→ Records to use

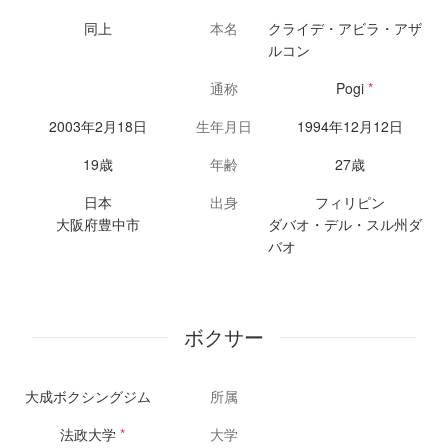
同上
本名
クライデ・アビラ・アザ
ルコン
通称
Pogi
*
2003年2月18日
生年月日
1994年12月12日
19歳
年齢
27歳
日本
出身
フィリピン
大阪府豊中市
ダバオ・デル・スル州ダ
バオ
ボクサー
大成ボクシングジム
所属
法政大学
*
大学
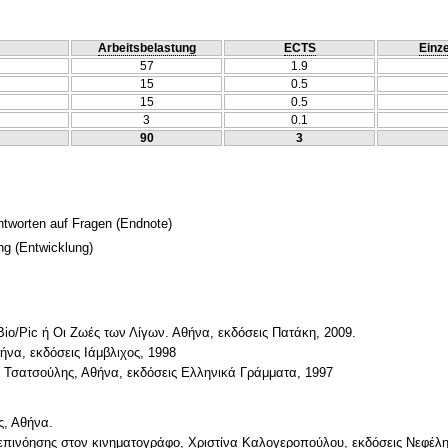
Arbeitsbelastung
ECTS
Einze
57
1.9
15
0.5
15
0.5
3
0.1
90
3
Antworten auf Fragen
(Endnote)
ng
(Entwicklung)
io/Pic ή Οι Ζωές των Λίγων. Αθήνα, εκδόσεις Πατάκη, 2009.
ήνα, εκδόσεις Ιάμβλιχος, 1998
ς Τσατσούλης, Αθήνα, εκδόσεις Ελληνικά Γράμματα, 1997
ς, Αθήνα.
ς επινόησης στον κινηματογράφο, Χριστίνα Καλογεροπούλου, εκδόσεις Νεφέλη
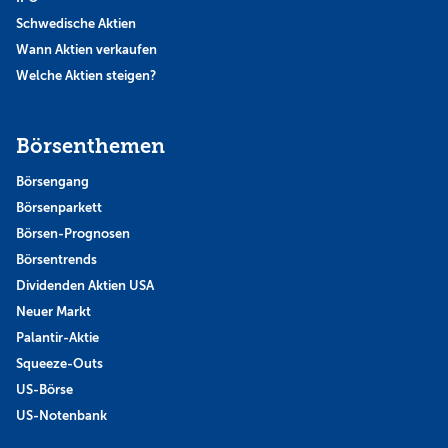
Schwedische Aktien
Wann Aktien verkaufen
Welche Aktien steigen?
Börsenthemen
Börsengang
Börsenparkett
Börsen-Prognosen
Börsentrends
Dividenden Aktien USA
Neuer Markt
Palantir-Aktie
Squeeze-Outs
US-Börse
US-Notenbank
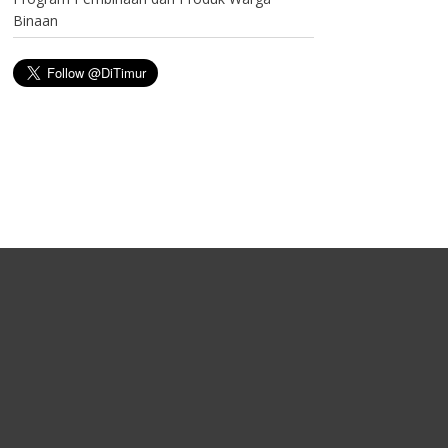
Binaan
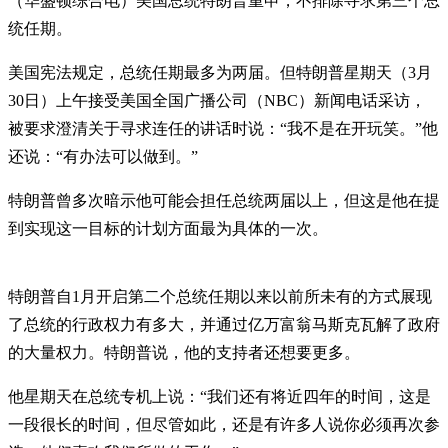
（华盛顿综合电）美国总统特朗普重申，不排除寻求第三个总
统任期。
美国宪法规定，总统任期最多为两届。但特朗普星期天（3月
30日）上午接受美国全国广播公司（NBC）新闻电话采访，
被要求澄清关于寻求连任的讲话时说：“我不是在开玩笑。”他
还说：“有办法可以做到。”
特朗普曾多次暗示他可能会担任总统两届以上，但这是他在提
到实现这一目标的计划方面最为具体的一次。
特朗普自1月开启第二个总统任期以来以前所未有的方式展现
了总统的行政权力有多大，并通过亿万富翁马斯克瓦解了政府
的大量权力。特朗普说，他的支持者还想要更多。
他星期天在总统专机上说：“我们还有将近四年的时间，这是
一段很长的时间，但尽管如此，还是有许多人说你必须再次参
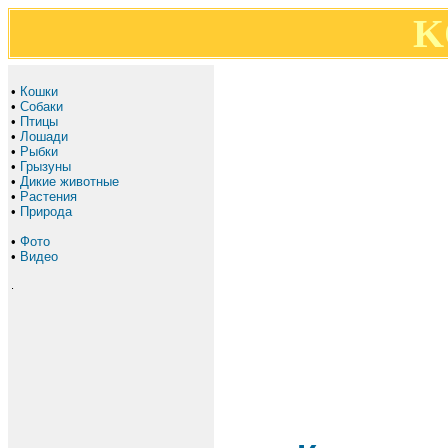
K
•
Кошки
•
Собаки
•
Птицы
•
Лошади
•
Рыбки
•
Грызуны
•
Дикие животные
•
Растения
•
Природа
•
Фото
•
Видео
.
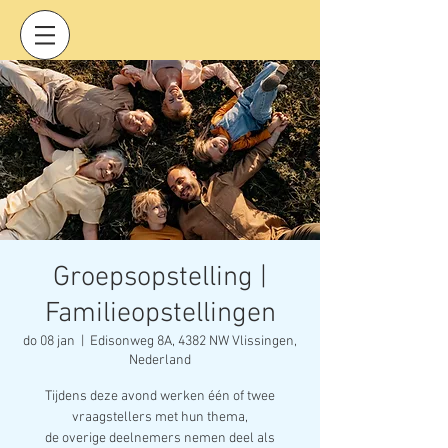
Groepsopstelling |
Familieopstellingen
do 08 jan
  |  
Edisonweg 8A, 4382 NW Vlissingen,
Nederland
Tijdens deze avond werken één of twee
vraagstellers met hun thema,
de overige deelnemers nemen deel als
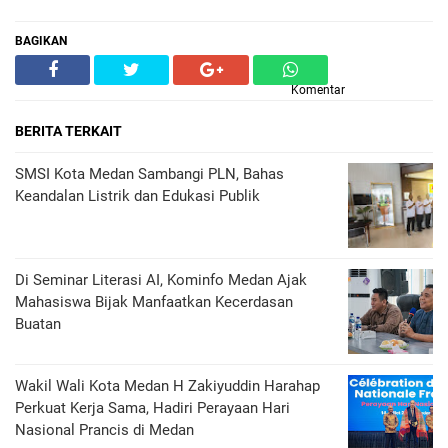
BAGIKAN
Komentar
BERITA TERKAIT
SMSI Kota Medan Sambangi PLN, Bahas
Keandalan Listrik dan Edukasi Publik
Di Seminar Literasi AI, Kominfo Medan Ajak
Mahasiswa Bijak Manfaatkan Kecerdasan
Buatan
Wakil Wali Kota Medan H Zakiyuddin Harahap
Perkuat Kerja Sama, Hadiri Perayaan Hari
Nasional Prancis di Medan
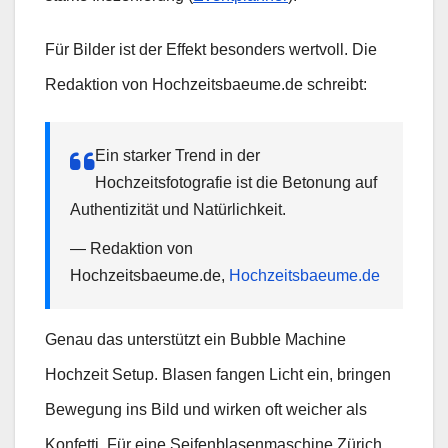
Für Bilder ist der Effekt besonders wertvoll. Die
Redaktion von Hochzeitsbaeume.de schreibt:
Ein starker Trend in der
Hochzeitsfotografie ist die Betonung auf
Authentizität und Natürlichkeit.
— Redaktion von
Hochzeitsbaeume.de,
Hochzeitsbaeume.de
Genau das unterstützt ein Bubble Machine
Hochzeit Setup. Blasen fangen Licht ein, bringen
Bewegung ins Bild und wirken oft weicher als
Konfetti. Für eine Seifenblasenmaschine Zürich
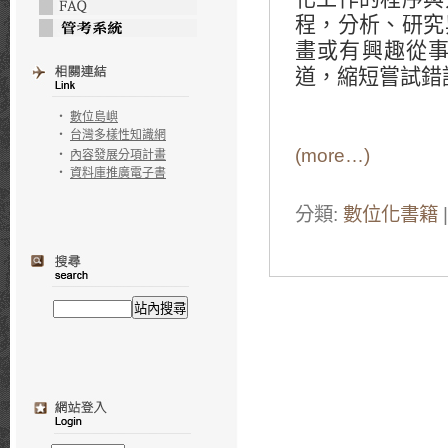
程，分析、研究
畫或有興趣從
道，縮短嘗試錯
‧
數位島嶼
‧
台灣多樣性知識網
(more…)
‧
內容發展分項計畫
‧
資料庫推廣電子書
分類:
數位化書籍
|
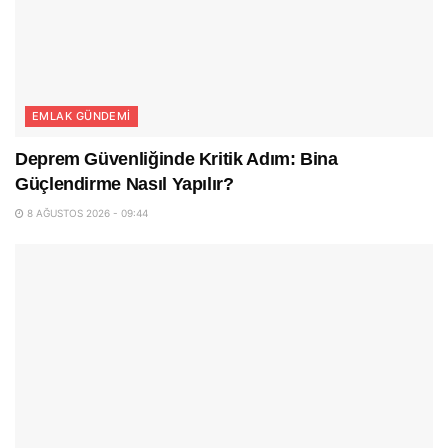
EMLAK GÜNDEMI
Deprem Güvenliğinde Kritik Adım: Bina
Güçlendirme Nasıl Yapılır?
8 AĞUSTOS 2026 - 09:44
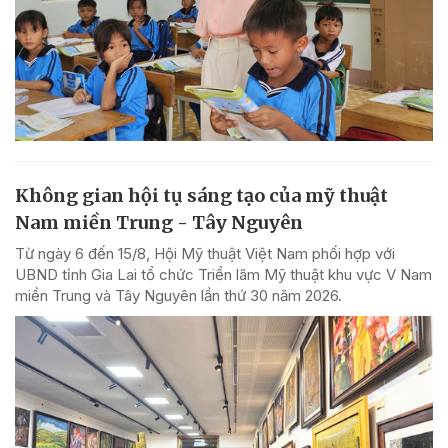
Không gian hội tụ sáng tạo của mỹ thuật
Nam miền Trung - Tây Nguyên
Từ ngày 6 đến 15/8, Hội Mỹ thuật Việt Nam phối hợp với
UBND tỉnh Gia Lai tổ chức Triển lãm Mỹ thuật khu vực V Nam
miền Trung và Tây Nguyên lần thứ 30 năm 2026.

→ Exercise instructions
Where the word "Αθήνα" appears in a line of the data above, tally that line; then give the total and nothing more.

→ Finished task
3